(GIVEN DATA)
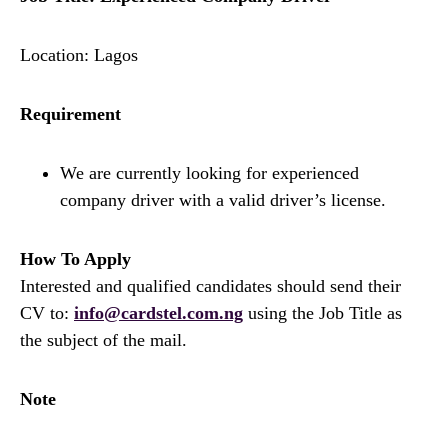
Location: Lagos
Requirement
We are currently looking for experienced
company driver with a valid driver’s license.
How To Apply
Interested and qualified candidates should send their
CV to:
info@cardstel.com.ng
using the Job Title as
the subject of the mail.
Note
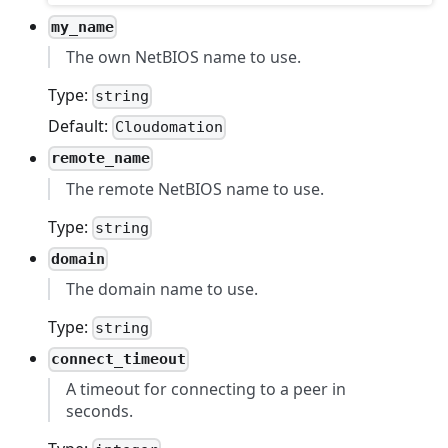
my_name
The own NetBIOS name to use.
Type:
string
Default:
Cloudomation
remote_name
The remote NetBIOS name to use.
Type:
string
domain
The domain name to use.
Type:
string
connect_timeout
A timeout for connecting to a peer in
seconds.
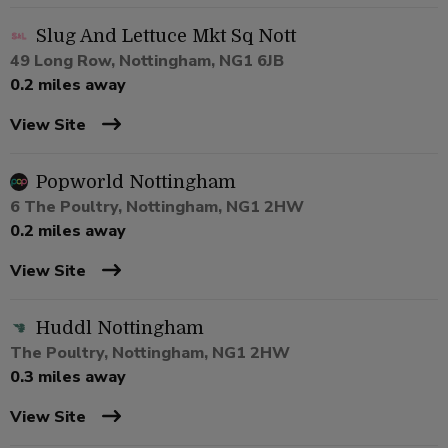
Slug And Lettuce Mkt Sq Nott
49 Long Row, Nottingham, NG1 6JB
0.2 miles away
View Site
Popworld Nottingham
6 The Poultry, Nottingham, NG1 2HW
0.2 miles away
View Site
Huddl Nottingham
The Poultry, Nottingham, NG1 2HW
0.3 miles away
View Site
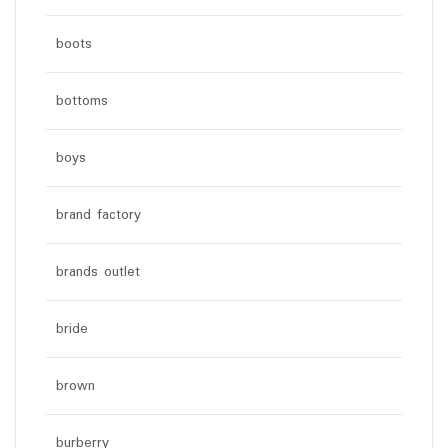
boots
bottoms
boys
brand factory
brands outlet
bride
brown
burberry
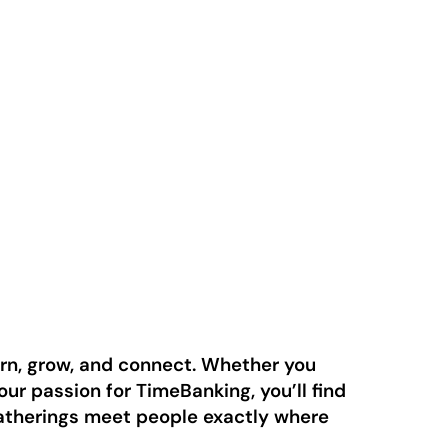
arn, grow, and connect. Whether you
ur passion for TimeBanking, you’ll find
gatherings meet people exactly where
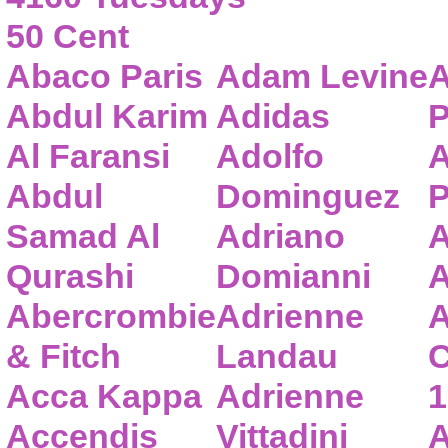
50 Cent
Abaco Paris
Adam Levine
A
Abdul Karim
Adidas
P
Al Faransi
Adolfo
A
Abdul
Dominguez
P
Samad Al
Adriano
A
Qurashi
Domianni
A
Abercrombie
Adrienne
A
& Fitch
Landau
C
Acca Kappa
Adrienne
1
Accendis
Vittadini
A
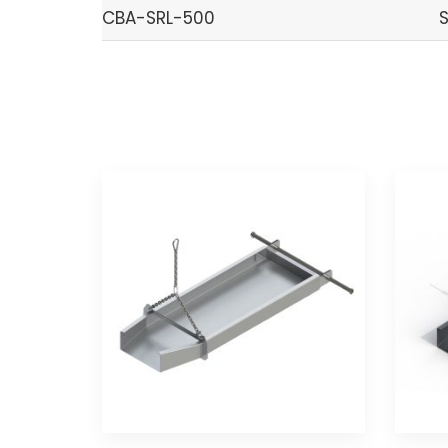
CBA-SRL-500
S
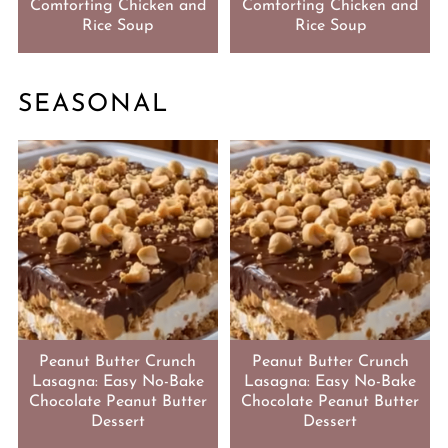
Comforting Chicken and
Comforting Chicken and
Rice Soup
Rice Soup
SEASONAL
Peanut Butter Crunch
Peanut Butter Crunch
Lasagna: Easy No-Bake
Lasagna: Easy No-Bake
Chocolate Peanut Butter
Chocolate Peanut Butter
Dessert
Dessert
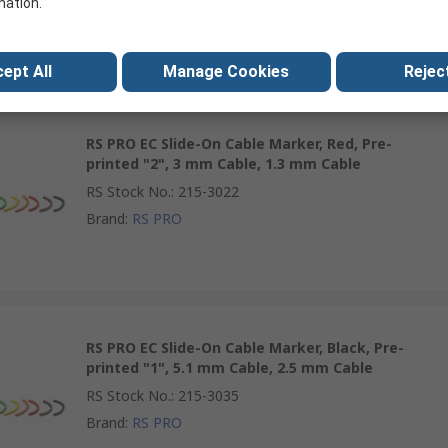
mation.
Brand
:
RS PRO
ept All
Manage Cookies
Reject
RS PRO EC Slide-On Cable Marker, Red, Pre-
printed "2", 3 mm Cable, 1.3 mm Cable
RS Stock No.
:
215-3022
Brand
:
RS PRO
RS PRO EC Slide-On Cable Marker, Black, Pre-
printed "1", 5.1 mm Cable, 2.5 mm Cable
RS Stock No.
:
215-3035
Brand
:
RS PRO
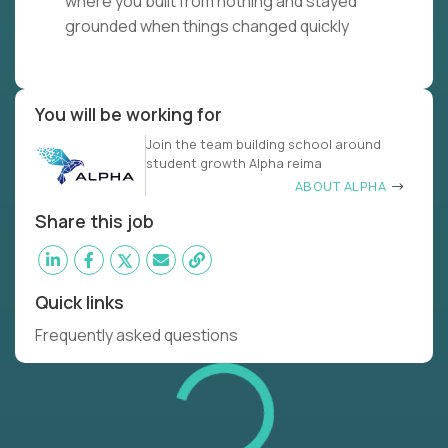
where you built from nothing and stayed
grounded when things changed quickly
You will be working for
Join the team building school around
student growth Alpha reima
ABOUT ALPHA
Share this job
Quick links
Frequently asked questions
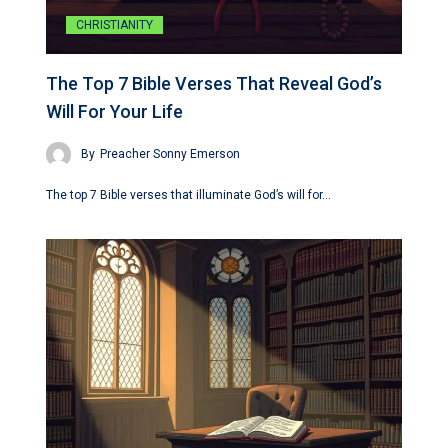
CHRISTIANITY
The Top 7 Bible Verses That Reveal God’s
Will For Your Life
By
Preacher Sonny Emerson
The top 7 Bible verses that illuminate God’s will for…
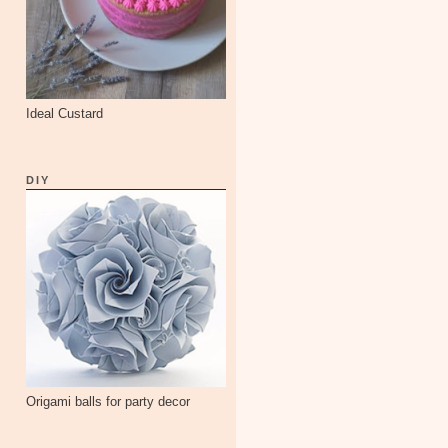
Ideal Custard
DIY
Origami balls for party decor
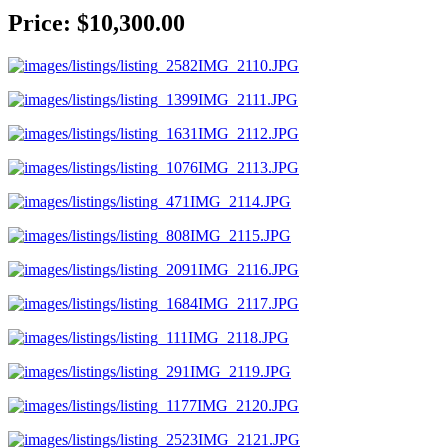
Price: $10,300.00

(YOUR OBJECTIVE)
When a line in the material above holds the word "where", copy that line.

(WRITTEN ANSWER)
gatherings meet people exactly where
where you built from nothing and stayed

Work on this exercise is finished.